Accordingly, this meant that all of the aforementioned programs would be leaving their current conferences in order to join the A-10's new league. The Colonial Athletic Association, which was the former home of UMass men's lacrosse, was also going through a realignment of its own (see CAA section) and planned on bringing in more lacrosse sponsoring institutions to the conference, while the Metro Atlantic Athletic Conference, St. Bonaventure's former home, still sat at 6 members even after the Bonnies' departure. However, the Northeast Conference, former home of Saint Joseph's and Hobart, as well as the Southern Conference, former home of High Point and Richmond, were put in a more trying situation. The NEC, while also losing the aforementioned two programs, was also losing Bryant and Mount St. Mary's, two full NEC members that both sponsored men's lacrosse. Meanwhile, the SoCon was already sitting precariously at 6 men's lacrosse institutions, and simply could not afford to lose any of their members. This left both conferences with only 4 men's lacrosse sponsoring members each, and with no other option available to them, both conferences announced they would stop sponsoring the sport effective with the 2023 season (though the NEC would eventually reinstate the sport in 2024–25). Three of the four lacrosse programs in the NEC (LIU, Sacred Heart, and Wagner) announced they would join the MAAC as men's lacrosse affiliates, while the fourth, Merrimack, ultimately announced it would house its men's lacrosse program in the America East Conference. For the SoCon, VMI announced it too would be joining the MAAC in lacrosse, which was its former home for the sport from 2002 to 2013. Meanwhile, Jacksonville returned to its full-time home of the ASUN Conference, (Note: When the ASUN reestablished its men's lacrosse league for the 2022 season, Jacksonville remained in SoCon men's lacrosse under the terms of an agreement between the ASUN and SoCon.) joined by Mercer as an affiliate, while Hampton, who was poised to join the CAA as a full member in 2022, had already made plans to move its lacrosse program to the conference as well.

=== Horizon League ===
On January 22, 2022, CBSSports.com reported that UIC would leave the Horizon League for the MVC in July.

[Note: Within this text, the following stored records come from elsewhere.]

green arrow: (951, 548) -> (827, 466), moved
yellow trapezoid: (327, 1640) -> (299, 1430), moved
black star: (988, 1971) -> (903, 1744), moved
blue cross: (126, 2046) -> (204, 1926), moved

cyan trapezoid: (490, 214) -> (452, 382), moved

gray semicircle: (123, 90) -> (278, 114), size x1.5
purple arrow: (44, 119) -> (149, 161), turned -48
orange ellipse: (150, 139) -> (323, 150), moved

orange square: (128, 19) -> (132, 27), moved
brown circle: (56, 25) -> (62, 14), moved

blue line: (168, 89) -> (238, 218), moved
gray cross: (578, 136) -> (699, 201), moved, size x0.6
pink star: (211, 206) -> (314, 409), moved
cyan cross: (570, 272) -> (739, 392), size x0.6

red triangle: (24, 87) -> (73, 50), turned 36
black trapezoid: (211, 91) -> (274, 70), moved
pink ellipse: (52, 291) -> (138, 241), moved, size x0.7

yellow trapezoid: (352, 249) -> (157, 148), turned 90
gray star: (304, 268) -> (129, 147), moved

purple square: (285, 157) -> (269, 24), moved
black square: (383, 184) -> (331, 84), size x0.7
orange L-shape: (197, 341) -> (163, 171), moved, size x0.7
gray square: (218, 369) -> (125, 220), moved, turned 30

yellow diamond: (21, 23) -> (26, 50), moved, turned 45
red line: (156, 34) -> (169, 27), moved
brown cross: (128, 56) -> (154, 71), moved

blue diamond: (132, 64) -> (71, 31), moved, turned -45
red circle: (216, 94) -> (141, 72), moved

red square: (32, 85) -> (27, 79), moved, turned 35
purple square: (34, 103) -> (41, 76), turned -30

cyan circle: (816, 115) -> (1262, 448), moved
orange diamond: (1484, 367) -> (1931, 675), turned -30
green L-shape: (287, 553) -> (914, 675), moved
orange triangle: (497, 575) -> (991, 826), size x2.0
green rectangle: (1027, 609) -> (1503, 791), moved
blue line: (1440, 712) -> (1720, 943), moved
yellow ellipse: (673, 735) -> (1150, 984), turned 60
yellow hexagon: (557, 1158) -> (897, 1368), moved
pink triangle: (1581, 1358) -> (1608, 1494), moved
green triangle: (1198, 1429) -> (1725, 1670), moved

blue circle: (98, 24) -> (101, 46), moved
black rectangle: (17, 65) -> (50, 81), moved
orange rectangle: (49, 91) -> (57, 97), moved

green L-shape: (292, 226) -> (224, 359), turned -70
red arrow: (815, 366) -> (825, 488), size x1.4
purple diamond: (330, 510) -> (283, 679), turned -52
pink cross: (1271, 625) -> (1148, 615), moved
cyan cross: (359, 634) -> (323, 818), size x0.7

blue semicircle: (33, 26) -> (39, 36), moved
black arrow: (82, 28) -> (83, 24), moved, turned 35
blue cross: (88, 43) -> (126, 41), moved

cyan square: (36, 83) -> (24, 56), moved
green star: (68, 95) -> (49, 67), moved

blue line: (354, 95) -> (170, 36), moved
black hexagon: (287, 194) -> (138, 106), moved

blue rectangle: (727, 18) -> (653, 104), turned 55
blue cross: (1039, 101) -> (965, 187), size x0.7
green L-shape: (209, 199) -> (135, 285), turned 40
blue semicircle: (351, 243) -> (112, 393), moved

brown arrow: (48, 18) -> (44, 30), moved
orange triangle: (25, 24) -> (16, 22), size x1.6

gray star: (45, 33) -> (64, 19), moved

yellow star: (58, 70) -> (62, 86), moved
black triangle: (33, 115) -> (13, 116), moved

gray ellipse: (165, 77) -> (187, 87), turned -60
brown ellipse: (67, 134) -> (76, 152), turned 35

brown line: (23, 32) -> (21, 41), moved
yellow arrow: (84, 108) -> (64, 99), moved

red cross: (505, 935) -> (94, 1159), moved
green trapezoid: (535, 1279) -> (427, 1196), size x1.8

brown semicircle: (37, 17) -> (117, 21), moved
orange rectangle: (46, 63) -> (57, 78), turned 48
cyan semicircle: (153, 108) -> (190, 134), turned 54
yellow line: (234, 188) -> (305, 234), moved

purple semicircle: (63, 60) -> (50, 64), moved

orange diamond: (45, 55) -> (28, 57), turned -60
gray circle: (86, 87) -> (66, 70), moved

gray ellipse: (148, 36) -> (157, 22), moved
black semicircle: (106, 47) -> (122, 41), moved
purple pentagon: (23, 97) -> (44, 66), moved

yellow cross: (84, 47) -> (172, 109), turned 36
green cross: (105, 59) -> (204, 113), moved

This report was confirmed on January 26 when UIC was unveiled as a new MVC member, effective that July. The Horizon League dropped to 11 members going forward.

On July 6, 2022, the Ohio Valley Conference (OVC) and Horizon League announced their plans to merge their respective men's tennis leagues effective in the 2022–23 academic year, as already noted. OVC members that sponsor the sport, as well as Belmont, which had left the OVC days earlier for the Missouri Valley Conference, now compete as Horizon affiliate members. Chicago State also became an affiliate member in both men's and women's tennis. The Horizon's men's tennis membership expanded to 11 through the 2023–24 season, but after that season dropped to 10 with full OVC member Lindenwood dropping men's tennis along with eight other NCAA sports. It dropped to 8 members for the 2025–26 season with the departure of Chicago State tennis, which joined the rest of the school's sports in the Northeast Conference, and the elimination of the men's tennis program of affiliate Eastern Illinois.

In 2026, Northern Illinois rejoined the Horizon League after a nearly 30-year absence.

===Metro Atlantic Athletic/Metro Conference===

On May 2, 2022, the Metro Atlantic Athletic Conference announced that Mount St. Mary's University would be Monmouth's replacement in the conference starting with the 2022–23 season, maintaining the MAAC's membership at 11 schools.

The MAAC would announce a further expansion in October 2023, with Merrimack and Sacred Heart joining from the NEC in July 2024. This brought the MAAC to its largest-ever membership total of 13.

On May 27, 2026, the conference announced it would rename itself the Metro Conference effective that July 1. (Note: Not to be confused with the Metro Conference that operated from 1975–1995 before merging into Conference USA.) A month later, charter conference member Fairfield announced it would leave the Metro for the CAA in 2027.

===Missouri Valley Conference===

Losing Loyola Chicago, whose men's basketball team had made the Final Four in 2018 and Sweet Sixteen in 2021, was a significant athletic blow to the MVC, but was arguably a larger institutional blow. The Chicago area, especially its suburbs, is a major source of students for many MVC members, and Loyola's departure would leave the conference without a significant presence in the city. (Note: At the time, the MVC had another member in the Chicago area, Valparaiso, but that school is on the eastern fringes of the federally defined Chicago area (as opposed to Loyola being in Chicago proper), and has less than a third of the enrollment of Loyola.) The basketball issue was addressed with the addition of Belmont and Murray State, both frequent contenders for NCAA men's tournament berths, putting the Missouri Valley Conference at 11 members. The issue of a Chicago presence was addressed by entering into negotiations with the city's largest university, UIC. CBSSports.com reported on January 22, 2022, that UIC had indeed been invited and accepted; this move was made official four days later. The conference reportedly reached out to Kansas City of the Summit League for potential membership before this, in addition to UIC, as well as Sun Belt member UT Arlington (which instead rejoined the WAC).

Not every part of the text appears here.